Being tied into this model of low-wage export-orientated growth has simply continued the reliance on the US. For any change to occur it would appear that the PRC requires – for better or worse – a consumer economy. To begin the sale of goods on a wide-scale to its own population, it would appear that the PRC would be required to undermine its own wage stagnation in order to free up disposable incomes, or to enact large-scale welfare provisions in order to reduce saving levels. Yet this does not appear to be happening, the proportion of domestic consumption as a percentage of GDP has declined rapidly to under 40 per cent of GDP.

Although policies such as minimum wage rises have been introduced to increase domestic consumption, focus has still been on maintaining export growth and FDI for the benefit of the ‘elitist’ faction and their supporters – of which China’s new leader, Xi Jinping, is a member. (It should be noted in light of the Bo Xilai purge, the nebulous factions of the CCP hierarchy have become even more difficult to interpret – the path of the Politburo’s 6th generation is far from certain.) However, the Eurozone crisis and the US slowdown have focused China’s leaders for the moment on maintaining growth as priority rather than any restructuring. With the onset of the global crisis of 2008, the PRC rolled out a mega-stimulus package amounting to $570bn in 2008, the majority of which went to investment in industry that was designed to protect the profits of the coastal elite rather than rebalance the economy. The CCP has resumed export-promotion measures such as rebates on value-added taxes on exports and the prevention of the appreciation of the renminbi. As such, the calls from Beijing to move towards increasing domestic consumption have been hollow, with economists “sceptical that the government’s ambitions on rebalancing the Chinese economy would be met, especially as Beijing has made similar commitments for nearly a decade.” This only goes to add to the suspicion that the CCP leaders want nothing less than to disturb their mutually beneficial relationship with the US.

The failure to promote domestic consumption suggests that any move to break the export-driven trade surplus cycle is unlikely. An economy addicted to exports, combined with political influence of the urban-industrial elites, is responsible for preventing the transformation of China into a nation of consumers. And as long as the relationship between the political-business elites in the US and China remains mutually beneficial – they are after all “kindred spirits” – then US global hegemony will remain unchallenged.

Yet, some suggest that it is through the existence of this export model and specifically the vast foreign currency reserves that have been accrued which actually gives the PRC the ability to end the dollar-reserve system, a ‘national attribute’ all of its own. Martin Jacques suggests that if China transferred those reserves into other currencies, such as the Euro, then the value of the dollar would crash, thus raising interest rates in the US. Much of the US economic strength is reliant on the both low-interests rate, in respect of growth as much as ‘seigniorage.’ The US economy would falter and the resultant devalued dollar would ultimately lose its position as reserve currency. Jacques argues, the dollar would be replaced by the still inconvertible renmimbi. There are a number of problems with this suggestion, over and above its current inconvertibility.

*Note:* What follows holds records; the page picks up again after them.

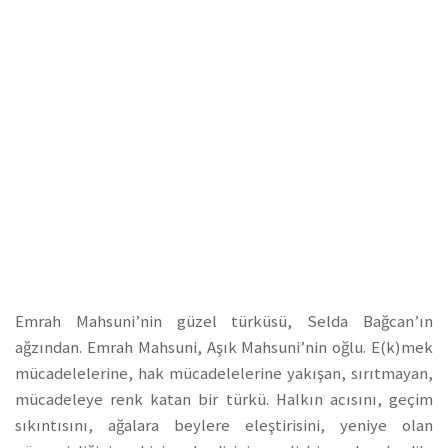
Emrah Mahsuni’nin güzel türküsü, Selda Bağcan’ın
ağzından. Emrah Mahsuni, Aşık Mahsuni’nin oğlu. E(k)mek
mücadelelerine, hak mücadelelerine yakışan, sırıtmayan,
mücadeleye renk katan bir türkü. Halkın acısını, geçim
sıkıntısını, ağalara beylere eleştirisini, yeniye olan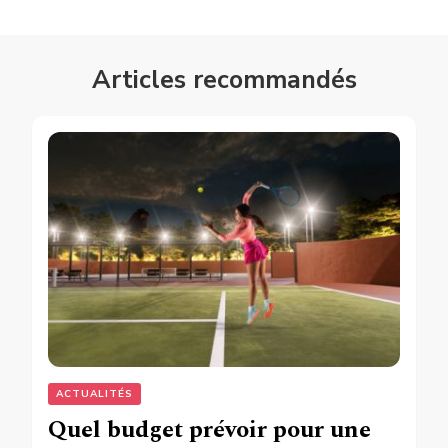
Articles recommandés
ACTUALITÉS
Quel budget prévoir pour une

Firstly, Jacques himself notes, that the existence of enormous dollar-denominated investments has locked Chinese political-business elitesinto “a position of bizarre mutual dependence.” For the Chinese to convert dollars to another currency in an effort to diversify, it would see the value of its remaining dollar assets fall as the dollar was devalued. The resultant decline of the US economy would also see its export market reduced; a market which it is still reliant on. Furthermore, if this was to coincide with an attempt by American consumers to reduce their indebtedness, a Japanese style deflation occur leading to a global deflationary spiral. These are clearly factors which would seem likely to harm the Chinese economy and as such Beijing would currently be unlikely to pursue this strategy. There is no need for China to rock the boat. The PRC has accepted the ‘need for coordination’ under US hegemony at this juncture.

VI – China’s contemporary commercial position

In the aftermath of the 2008 global crisis, China has continued its growth trend, whilst the US, European and Japanese economies have struggled. China has overtaken Germany as the largest exporter, and the top three banking firms are now Chinese. The financial crisis was suggested as the point when Chinese companies “will become an increasingly formidable global force.” Yet Chinese firms face many challenges in overthrowing the dominance of Western, and in particular American, corporations.

The process of globalisation has been argued as being beneficial to the developing world, it has opened up markets for indigenous companies to compete with the developed economies. Yet this period has witnessed a great deal of concentration and consolidation within industry sectors, seeing most sectors, from aircraft engines to PCs to construction equipment, having market-share dominated by a handful of firms. As Nolan and Zhang elucidate,

‘In this context, well-known firms with superior technologies and powerful brands have emerged as ‘systems integrators’, at the apex of extended value chains. In the process of consolidating their lead, these giant companies exert intense pressure upon their suppliers, further increasing concentration as components’ firms struggle to meet their requirements. This ‘cascade effect’ has profound implications for the nature of competition and technical progress. It also means that the challenge facing firms from developing countries is far greater than at first sight appears. Not only do they face immense difficulties in catching up with the leading systems integrators…They also have to compete with the powerful firms that now dominate almost every segment of global supply chains.’

Companies from China are currently attempting to compete at a global level in the face of unparalleled corporate power in the ‘globalised’ world.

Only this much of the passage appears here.